Exercise aim:
The word "Canal" occurs in some lines of the data. Return each such line.

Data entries
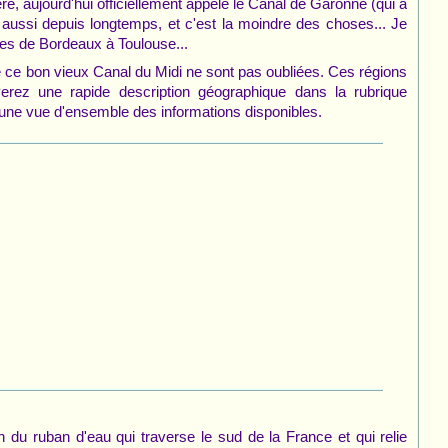
, aujourd'hui officiellement appelé le Canal de Garonne (qui a
 aussi depuis longtemps, et c'est la moindre des choses... Je
es de Bordeaux à Toulouse...
e ce bon vieux Canal du Midi ne sont pas oubliées. Ces régions
verez une rapide description géographique dans la rubrique
une vue d'ensemble des informations disponibles.
n du ruban d'eau qui traverse le sud de la France et qui relie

Answer space:
, aujourd'hui officiellement appelé le Canal de Garonne (qui a
e ce bon vieux Canal du Midi ne sont pas oubliées. Ces régions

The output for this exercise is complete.